The corollary of the present discussion is that in the study of the
texts of sacred literature secondary readings frequently are more
revealing than primary ones, since secondary readings can be used as
a source for the history of the community that preserved the holy
writings.
One additional conclusion is in order as to the principal aim of
biblical text-criticism. It is not the recovery of a presumed original
text,27 but rather the pursuit, step by step, of the history of the text.
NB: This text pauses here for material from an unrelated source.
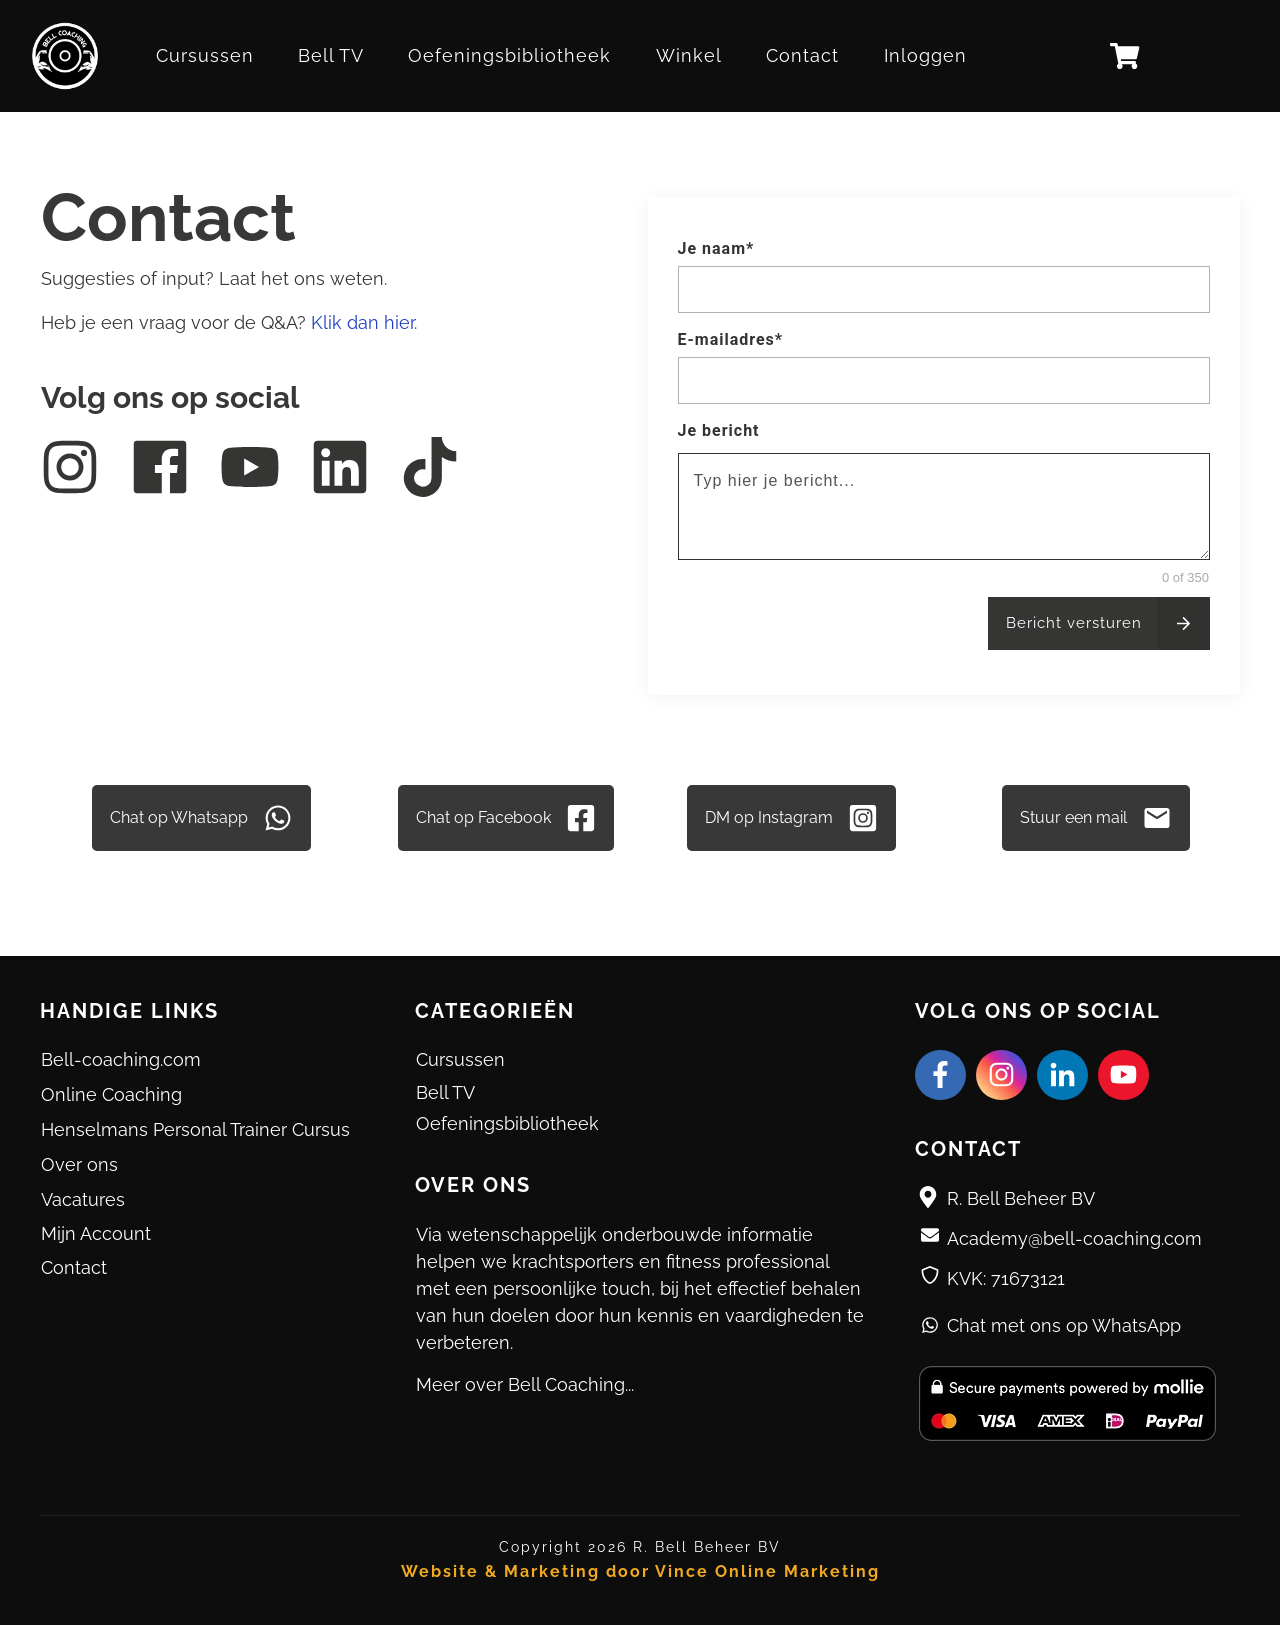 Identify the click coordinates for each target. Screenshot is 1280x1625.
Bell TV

The task is to follow, as far as possible, the various phases of the
transmission of the texts, in order to extract from them all possible
information concerning the religious community which preserved
and transmitted the sacred books.
24 See A. Rote, "Not Exile but Annihilation for Zedekiah's People: The Purport of Jeremiah 52 in the Septuagint," in L. Greenspoon and 0. Munnich (eds.),
VIII Congress of the Intemational Organization for Septuagint and Cognate Studies:
Paris I 992 (SB LS CS 41; Atlanta: Scholars, 1995) 165-70, where the argument is
made in detail.
25 This point was brought to my attention by Prof. Christopher Seitz, Yale
University, at my lecture there in April 1994.
26 These conclusions also affect the date of Ezek 11: 14-21. In another way,
M. Greenberg, Ezekiel 1-20 (AB 22; Garden City: Doubleday, 1983) 203-205.
27 See Tov, Textual Criticism, 288, where he writes: " ... textual criticism
aims at the 'original' form of the biblical books as defined by scholars." However,
further on he admits: "it is now possible to formulate the aims of the textual
criticism of the Bible. The study of biblical text involves an investigation of its
development, its copying and transmission and of the processes which created
readings and texts over the centuries" (pp. 289-90).